By: Emma Eilbeck BA (hons) - Updated: 10 Mar 2013 | comments*Discuss
 
Deposit Joint Mortgage Guarantor

The bank of mum and dad has long offered first-time buyers with a helping hand when getting on the housing ladder.This doesn’t just have to mean them putting down a deposit on the property, but they can actually share the mortgage or act as a guarantor mortgage for you.

Sharing your first property with your parents may not have always been quite what you imagined when you thought of escaping from the family home, but if they are willing to help you then it could give you the boost you need to get your first property.
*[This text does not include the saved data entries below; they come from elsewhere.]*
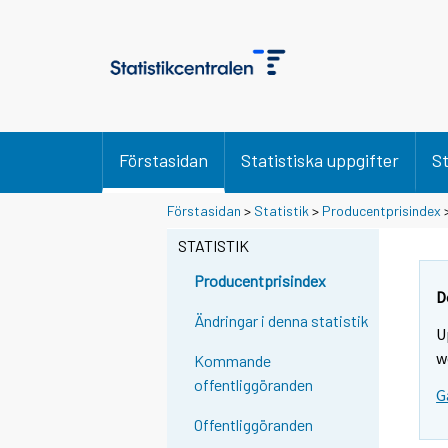
Förstasidan
Statistiska uppgifter
St
Förstasidan
>
Statistik
>
Producentprisindex
STATISTIK
Producentprisindex
D
Ändringar i denna statistik
U
w
Kommande
offentliggöranden
G
Offentliggöranden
It also need not stop at your parents, a more appealing choice might be to share with a brother or a sister or even an aunt or an uncle.If you are going to share a mortgage with anybody then one of the safest routes is to share with a family member, as you will know them well. If it is someone like your parents they have also probably gone through the house buying experience themselves, so you will have the added benefit of having some experience on your side.

What are the Options?

There are two ways that a family member can help you get on the property ladder. The first is for you to take out a joint mortgage, this would involve you both having responsibility for paying the mortgage. It could be that one of you owns a larger percentage of the property or it could be split.If you do decide on this option and it is with a parent then it is probably worth looking at the mortgage share as an investment and something that will not only benefit you but them as well. Hopefully they won’t want to live in the house with you, but you should make sure you both know what limits and ground rules will be imposed before you sign the contract.

If you choose to share with someone like a sister or a brother then it is more likely that you will both live in the property together, which is fine if you both get on. Your parents could buy the property for both of you to live in, but all four or three of you would take out the mortgage together.

Another option is to have your parents or parent act as a guarantor for the mortgage. This means your name will still be on the mortgage, but if you can’t make any of the payments then responsibility will be passed over to them and they will legally have to pay for the mortgage. The lender will take this into account when they consider how much they are willing to lend to you. They will often view it as less risky if they have a guarantee from your parents that they will be able to pay the mortgage. However if your parents already have their own mortgage to pay this might not be a wise choice.

Blood is thicker than water, so sharing a mortgage with a family member is probably one of the safest routes you can take when sharing a mortgage. It is important that both parties know where they stand and who will live in the property and who will not, if you get on with your family then this option is probably worth considering, if you don’t though you may want to think twice.